Figure-1 indicates a total number of 146 elderly with chronic neuropathic pain among whom 29 (19.86%) were normal, 20 (13.6%) had mild depression, 58 (39.7%) had moderate depression and 39 (26.7%) suffered from severe depression. Whereas there were 125 elderly with chronic non-neuropathic pain, among them 42 are normal, 17 had mild depression, 41 had moderate and 25 suffered severe depression. Out of 271 participants 66 (24.4%) were normal, 38 (14%) had mild anxiety, 106 (39.1%) faced moderate anxiety and 60 (22.1%) were suffering from severe form of anxiety. Only one participant was suffering from extreme anxiety. A study done by Kate et al showed significant correlation between anxiety and chronic pain (P=0.048). The study showed high level of anxiety-related traits were present in patients with chronic pain. On the other hand, the same chronic pain patients had a high correlation with depression as well.11 Regarding stress, out of total 271 participants 43 (15.9%) did not have any kind of stress, 31 (11.4%) participants had mild stress, 125 (46.1%) had moderate stress and 71 (26.2%) subjects were suffering from severe form of stress.

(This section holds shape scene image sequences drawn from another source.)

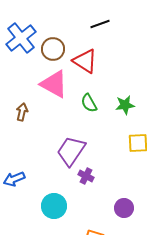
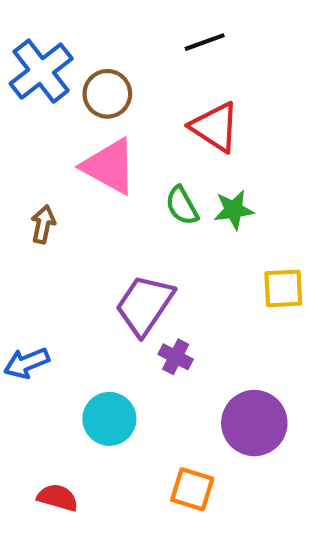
red triangle: (85, 61) -> (215, 127), moved
green star: (125, 105) -> (234, 210), moved
purple circle: (124, 208) -> (254, 423), size x1.6

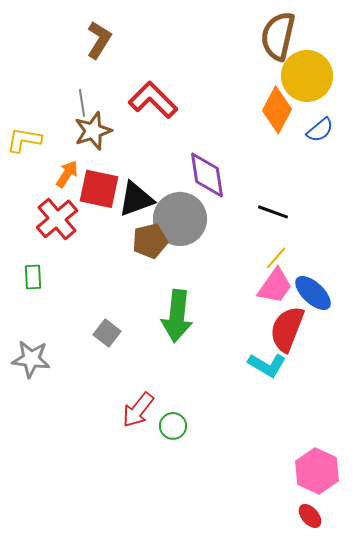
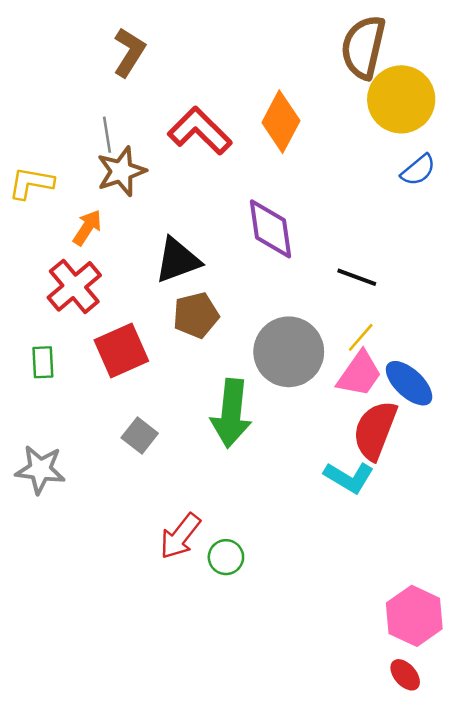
orange diamond: (277, 110) -> (281, 122), moved
red square: (99, 189) -> (121, 350), moved, turned -36
gray circle: (180, 219) -> (289, 352), moved

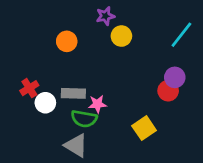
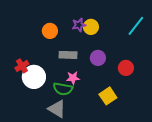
purple star: (105, 16) -> (79, 25), moved
purple circle: (175, 77) -> (98, 58), moved
gray rectangle: (73, 93) -> (68, 55), moved
white circle: (45, 103) -> (34, 77), size x1.5

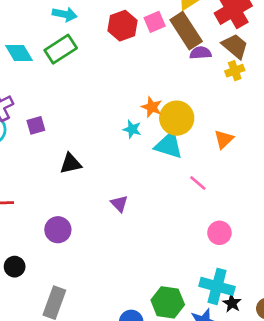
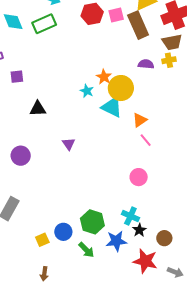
brown trapezoid: (235, 46) -> (172, 42), turned 120
purple semicircle: (201, 53) -> (146, 64), moved
orange triangle: (224, 139) -> (140, 120), moved
pink line: (198, 183) -> (146, 140), moved
cyan cross: (217, 286) -> (130, 216), size x0.7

Only one participant was suffering from extreme stress. The frequency of depression among the elderly with chronic neuropathic pain was 80.1%, which indicated that 117 subjects out of a total 146 elderly with chronic neuropathic pain were having depression. The frequency of depression among those elderly with chronic nonneuropathic pain was 66.4%, which means that 83 subjects out of total 125 elderly were with nonneuropathic pain. The statistics showed strong association of chronic neuropathic pain with stress as (P=.001). There were 146 elderlies with chronic NP, among them 11 were normal, 18 had mild stress, 75 were with moderate stress, 42 were suffering from severe form of stress. On the other hand, among 125 elderlies with chronic non-neuropathic pain, 32 were normal, 13 were having mild stress, 50 were having moderate stress and 29 were suffering from severe stress. Only one of the elderlies with chronic non neuropathic pain was suffering from a very severe form of stress.
Conclusion
Majority of the elderly participants exhibited symptoms of chronic neuropathic pain, which was found to be more prevalent among females than males. Moreover, it was found to be significantly associated with anxiety and stress. It is suggested strategies be develop to reduce the occurrence of chronic neuropathic pain in order to enhance the quality of life among the elderly. Further detailed research is needed to explore other contributing factors to assess the magnitude of the problem. Incorporating assessment of different biomarkers can also give us the indepth results to draw stronger conclusions and enhance generalizability.
Disclaimer: None to declare.
Conflict of Interest: No conflict of interest among authors.
Funding Disclsure: Nothing to declare.